**Problem description**
Below are some records. Return exactly the lines from the one with "Екатеринбург (71, 2395)" to the one with "Организаторам (49, 2319)", and nothing else.

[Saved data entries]
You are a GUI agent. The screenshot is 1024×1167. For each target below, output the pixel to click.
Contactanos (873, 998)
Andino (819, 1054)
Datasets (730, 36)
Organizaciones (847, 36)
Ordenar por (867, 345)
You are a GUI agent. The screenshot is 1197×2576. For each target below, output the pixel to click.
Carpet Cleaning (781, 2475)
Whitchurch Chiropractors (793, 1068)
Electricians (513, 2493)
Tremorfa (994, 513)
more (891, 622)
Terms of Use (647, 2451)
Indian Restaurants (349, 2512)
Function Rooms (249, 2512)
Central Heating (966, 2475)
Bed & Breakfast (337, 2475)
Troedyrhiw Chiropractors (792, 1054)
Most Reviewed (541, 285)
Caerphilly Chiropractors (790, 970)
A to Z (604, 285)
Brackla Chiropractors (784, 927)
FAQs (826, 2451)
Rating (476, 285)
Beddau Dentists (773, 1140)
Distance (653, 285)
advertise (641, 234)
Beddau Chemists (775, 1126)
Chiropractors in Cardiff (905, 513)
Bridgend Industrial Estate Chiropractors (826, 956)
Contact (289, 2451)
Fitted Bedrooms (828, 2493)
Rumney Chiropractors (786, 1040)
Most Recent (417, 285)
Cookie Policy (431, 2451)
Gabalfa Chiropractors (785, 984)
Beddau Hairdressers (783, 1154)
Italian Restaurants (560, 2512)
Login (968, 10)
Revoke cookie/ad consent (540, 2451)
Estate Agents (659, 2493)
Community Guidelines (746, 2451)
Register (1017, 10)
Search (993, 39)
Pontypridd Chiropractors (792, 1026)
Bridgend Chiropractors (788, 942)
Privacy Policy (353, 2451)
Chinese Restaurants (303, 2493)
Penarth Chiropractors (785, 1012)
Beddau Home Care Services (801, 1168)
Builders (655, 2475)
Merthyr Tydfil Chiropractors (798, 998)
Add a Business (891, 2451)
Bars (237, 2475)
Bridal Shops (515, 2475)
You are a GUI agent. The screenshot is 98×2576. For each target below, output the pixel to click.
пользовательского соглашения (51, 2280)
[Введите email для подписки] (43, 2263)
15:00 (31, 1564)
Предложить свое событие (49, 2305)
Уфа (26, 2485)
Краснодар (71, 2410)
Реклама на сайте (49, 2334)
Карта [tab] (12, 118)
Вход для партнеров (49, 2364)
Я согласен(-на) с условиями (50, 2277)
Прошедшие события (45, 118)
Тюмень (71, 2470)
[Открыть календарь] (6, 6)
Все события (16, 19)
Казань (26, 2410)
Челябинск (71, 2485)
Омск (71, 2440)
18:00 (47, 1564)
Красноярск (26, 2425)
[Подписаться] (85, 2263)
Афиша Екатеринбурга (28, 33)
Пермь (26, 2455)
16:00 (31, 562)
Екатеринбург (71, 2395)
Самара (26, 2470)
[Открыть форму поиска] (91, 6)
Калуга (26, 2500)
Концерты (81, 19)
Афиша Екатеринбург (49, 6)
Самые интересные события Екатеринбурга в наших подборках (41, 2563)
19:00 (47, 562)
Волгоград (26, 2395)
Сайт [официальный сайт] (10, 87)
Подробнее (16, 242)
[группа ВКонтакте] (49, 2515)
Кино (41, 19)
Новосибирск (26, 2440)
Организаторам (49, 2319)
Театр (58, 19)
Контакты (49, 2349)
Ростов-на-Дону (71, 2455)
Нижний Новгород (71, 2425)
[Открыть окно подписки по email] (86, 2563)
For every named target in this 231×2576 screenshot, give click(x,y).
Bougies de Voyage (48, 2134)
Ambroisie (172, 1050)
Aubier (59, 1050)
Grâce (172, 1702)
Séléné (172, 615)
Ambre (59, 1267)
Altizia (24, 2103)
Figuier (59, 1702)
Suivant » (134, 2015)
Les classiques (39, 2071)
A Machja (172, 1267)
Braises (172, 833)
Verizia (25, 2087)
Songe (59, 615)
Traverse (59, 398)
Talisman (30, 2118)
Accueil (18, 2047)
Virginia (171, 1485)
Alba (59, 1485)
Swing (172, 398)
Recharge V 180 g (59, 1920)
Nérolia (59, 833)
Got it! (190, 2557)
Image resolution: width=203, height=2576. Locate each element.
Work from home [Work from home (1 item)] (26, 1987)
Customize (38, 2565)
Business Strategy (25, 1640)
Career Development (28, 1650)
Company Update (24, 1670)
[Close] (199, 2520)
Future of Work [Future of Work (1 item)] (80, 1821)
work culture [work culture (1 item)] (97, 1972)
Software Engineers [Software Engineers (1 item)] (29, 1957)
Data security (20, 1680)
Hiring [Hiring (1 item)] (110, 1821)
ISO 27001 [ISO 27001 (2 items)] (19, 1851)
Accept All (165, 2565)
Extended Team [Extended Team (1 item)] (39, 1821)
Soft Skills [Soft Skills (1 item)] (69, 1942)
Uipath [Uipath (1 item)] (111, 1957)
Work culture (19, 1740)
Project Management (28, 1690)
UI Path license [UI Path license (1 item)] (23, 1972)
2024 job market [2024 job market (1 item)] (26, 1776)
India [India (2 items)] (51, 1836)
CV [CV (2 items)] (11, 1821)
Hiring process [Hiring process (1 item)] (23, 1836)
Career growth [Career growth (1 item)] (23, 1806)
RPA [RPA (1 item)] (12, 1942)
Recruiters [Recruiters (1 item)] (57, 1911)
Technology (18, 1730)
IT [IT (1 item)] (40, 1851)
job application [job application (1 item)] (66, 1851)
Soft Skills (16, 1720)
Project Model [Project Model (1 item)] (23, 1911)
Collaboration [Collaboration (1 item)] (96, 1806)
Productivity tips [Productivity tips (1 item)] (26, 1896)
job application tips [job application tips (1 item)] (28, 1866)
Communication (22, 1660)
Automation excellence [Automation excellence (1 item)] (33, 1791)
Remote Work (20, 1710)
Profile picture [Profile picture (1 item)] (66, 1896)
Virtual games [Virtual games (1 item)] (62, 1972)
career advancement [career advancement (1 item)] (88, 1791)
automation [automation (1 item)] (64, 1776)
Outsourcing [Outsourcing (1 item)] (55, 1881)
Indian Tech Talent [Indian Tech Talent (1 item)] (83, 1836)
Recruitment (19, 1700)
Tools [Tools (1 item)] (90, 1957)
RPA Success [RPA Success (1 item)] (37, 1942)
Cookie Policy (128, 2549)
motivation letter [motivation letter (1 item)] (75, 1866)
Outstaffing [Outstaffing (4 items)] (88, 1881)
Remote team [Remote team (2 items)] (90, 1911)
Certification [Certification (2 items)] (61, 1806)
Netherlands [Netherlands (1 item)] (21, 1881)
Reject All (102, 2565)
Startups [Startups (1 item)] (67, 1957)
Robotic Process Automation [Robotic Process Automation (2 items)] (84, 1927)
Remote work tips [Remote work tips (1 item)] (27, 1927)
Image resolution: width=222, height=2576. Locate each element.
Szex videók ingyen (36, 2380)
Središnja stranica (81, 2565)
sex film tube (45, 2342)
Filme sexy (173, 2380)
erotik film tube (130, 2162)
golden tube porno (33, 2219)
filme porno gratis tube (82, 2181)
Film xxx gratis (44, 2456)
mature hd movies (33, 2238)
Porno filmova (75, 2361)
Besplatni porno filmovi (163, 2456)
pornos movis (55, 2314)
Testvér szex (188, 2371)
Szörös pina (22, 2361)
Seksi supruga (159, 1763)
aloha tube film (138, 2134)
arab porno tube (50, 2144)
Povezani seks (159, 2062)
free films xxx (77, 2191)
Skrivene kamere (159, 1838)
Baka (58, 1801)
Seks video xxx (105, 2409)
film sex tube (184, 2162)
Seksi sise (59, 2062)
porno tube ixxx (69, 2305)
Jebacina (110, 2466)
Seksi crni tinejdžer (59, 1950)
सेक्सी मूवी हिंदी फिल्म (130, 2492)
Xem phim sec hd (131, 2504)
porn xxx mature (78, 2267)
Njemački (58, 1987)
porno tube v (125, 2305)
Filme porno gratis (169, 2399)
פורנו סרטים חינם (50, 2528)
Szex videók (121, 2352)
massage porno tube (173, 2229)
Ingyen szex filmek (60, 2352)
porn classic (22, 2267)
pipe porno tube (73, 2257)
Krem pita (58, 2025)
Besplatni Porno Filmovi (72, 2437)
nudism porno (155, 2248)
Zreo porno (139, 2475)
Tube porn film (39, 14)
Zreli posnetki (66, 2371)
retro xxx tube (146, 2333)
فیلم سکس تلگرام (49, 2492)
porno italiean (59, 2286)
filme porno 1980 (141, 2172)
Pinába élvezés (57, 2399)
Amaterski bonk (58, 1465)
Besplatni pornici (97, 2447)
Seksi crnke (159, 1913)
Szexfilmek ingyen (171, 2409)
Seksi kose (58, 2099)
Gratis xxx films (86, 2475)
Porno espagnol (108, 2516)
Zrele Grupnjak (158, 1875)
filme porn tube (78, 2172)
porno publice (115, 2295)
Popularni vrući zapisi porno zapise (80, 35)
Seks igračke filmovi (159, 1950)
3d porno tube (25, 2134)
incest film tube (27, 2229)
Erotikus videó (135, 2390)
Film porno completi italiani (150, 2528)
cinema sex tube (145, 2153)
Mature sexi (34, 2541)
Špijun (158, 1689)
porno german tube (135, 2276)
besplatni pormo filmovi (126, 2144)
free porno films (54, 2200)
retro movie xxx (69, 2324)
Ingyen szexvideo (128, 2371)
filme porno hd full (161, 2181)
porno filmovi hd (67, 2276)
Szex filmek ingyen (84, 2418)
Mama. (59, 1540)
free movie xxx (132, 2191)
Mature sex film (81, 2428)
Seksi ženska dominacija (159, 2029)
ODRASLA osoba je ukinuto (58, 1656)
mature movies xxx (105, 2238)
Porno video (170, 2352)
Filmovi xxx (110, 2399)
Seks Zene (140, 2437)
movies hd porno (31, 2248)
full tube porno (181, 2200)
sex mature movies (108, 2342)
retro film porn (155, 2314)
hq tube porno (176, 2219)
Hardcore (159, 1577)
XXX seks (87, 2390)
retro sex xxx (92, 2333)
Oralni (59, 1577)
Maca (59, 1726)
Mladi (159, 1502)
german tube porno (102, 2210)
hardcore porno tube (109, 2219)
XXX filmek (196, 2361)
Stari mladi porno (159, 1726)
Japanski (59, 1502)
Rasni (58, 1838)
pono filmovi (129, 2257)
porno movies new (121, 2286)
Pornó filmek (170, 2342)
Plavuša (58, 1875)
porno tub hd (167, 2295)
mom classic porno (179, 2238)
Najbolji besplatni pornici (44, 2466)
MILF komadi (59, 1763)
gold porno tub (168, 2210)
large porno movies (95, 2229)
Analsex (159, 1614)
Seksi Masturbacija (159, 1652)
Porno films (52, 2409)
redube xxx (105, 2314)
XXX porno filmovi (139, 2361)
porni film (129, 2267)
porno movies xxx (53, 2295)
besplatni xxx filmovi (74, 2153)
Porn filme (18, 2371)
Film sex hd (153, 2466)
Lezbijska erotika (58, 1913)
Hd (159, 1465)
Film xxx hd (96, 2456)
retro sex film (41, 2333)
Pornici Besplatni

**Answer to the problem**
Екатеринбург (71, 2395)
Самара (26, 2470)
[Открыть форму поиска] (91, 6)
Калуга (26, 2500)
Концерты (81, 19)
Афиша Екатеринбург (49, 6)
Самые интересные события Екатеринбурга в наших подборках (41, 2563)
19:00 (47, 562)
Волгоград (26, 2395)
Сайт [официальный сайт] (10, 87)
Подробнее (16, 242)
[группа ВКонтакте] (49, 2515)
Кино (41, 19)
Новосибирск (26, 2440)
Организаторам (49, 2319)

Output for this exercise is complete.